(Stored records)
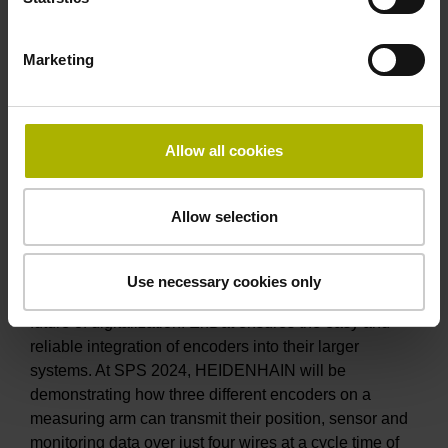
Thanks to their modular design with a scale drum or
measuring ring and a separate scanning unit, they are
Marketing
ideal for large shaft diameters and challenging
installation constraints. The inductive secondary
encoder solutions from AMO feature high robustness
and a versatile mechanical design. The MCR 16 from
Allow all cookies
RSF delivers optical scanning with improved signal
quality for absolute position measurement on axes
with large diameters.
Allow selection
EnDat 3 for the digital integration of encoders
The EnDat data interface from HEIDENHAIN is long-
Use necessary cookies only
proven, continuously improving, and ready for the
future of digitalization. EnDat ensures the easy and
reliable integration of encoders into their larger
systems. At SPS 2024, HEIDENHAIN will be
demonstrating how three different encoders on a
measuring arm can transmit their position, sensor and
monitoring data over just four wires at a cycle time of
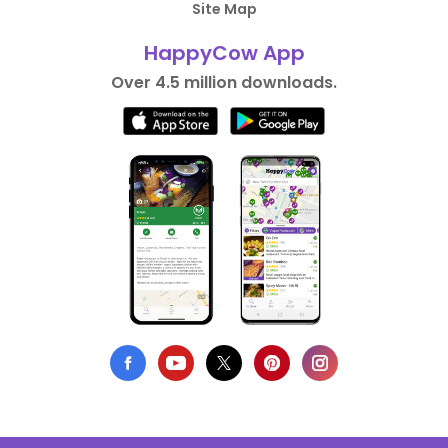
Site Map
HappyCow App
Over 4.5 million downloads.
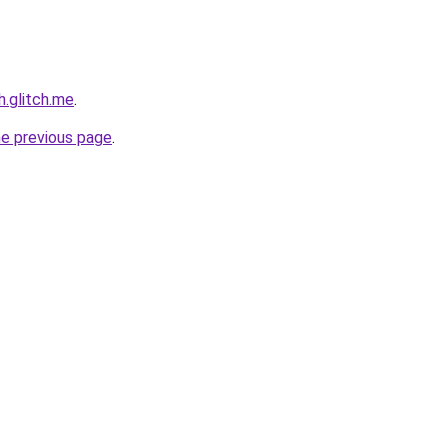
h.glitch.me
.
he previous page
.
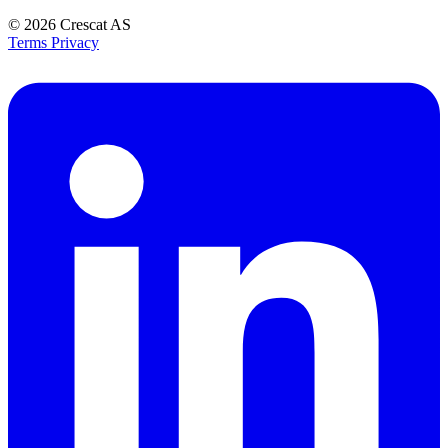
© 2026
Crescat AS
Terms
Privacy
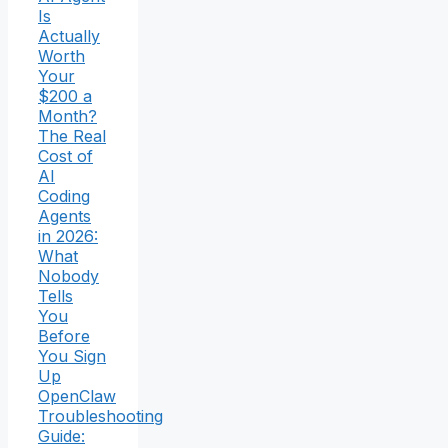
Is
Actually
Worth
Your
$200 a
Month?
The Real
Cost of
AI
Coding
Agents
in 2026:
What
Nobody
Tells
You
Before
You Sign
Up
OpenClaw
Troubleshooting
Guide:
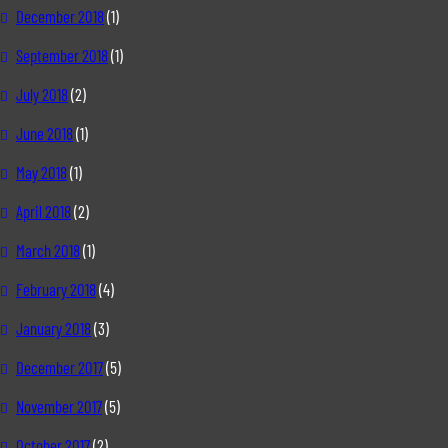
December 2018
(1)
September 2018
(1)
July 2018
(2)
June 2018
(1)
May 2018
(1)
April 2018
(2)
March 2018
(1)
February 2018
(4)
January 2018
(3)
December 2017
(5)
November 2017
(5)
October 2017
(2)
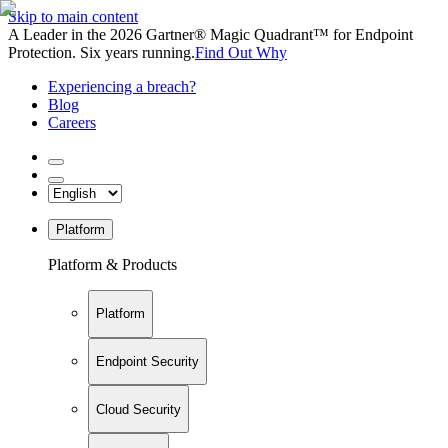
Skip to main content
A Leader in the 2026 Gartner® Magic Quadrant™ for Endpoint
Protection. Six years running.
Find Out Why
Experiencing a breach?
Blog
Careers
Platform
Platform & Products
Platform
Endpoint Security
Cloud Security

- Task prompt: Retype only the lines from the one with "September 2018" through the final line of the entries, please, and keep the pictures out.

- Response area:
September 2018
(1)
July 2018
(2)
June 2018
(1)
May 2018
(1)
April 2018
(2)
March 2018
(1)
February 2018
(4)
January 2018
(3)
December 2017
(5)
November 2017
(5)
October 2017
(2)
Skip to main content
A Leader in the 2026 Gartner® Magic Quadrant™ for Endpoint
Protection. Six years running.
Find Out Why
Experiencing a breach?
Blog
Careers
Platform
Platform & Products
Platform
Endpoint Security
Cloud Security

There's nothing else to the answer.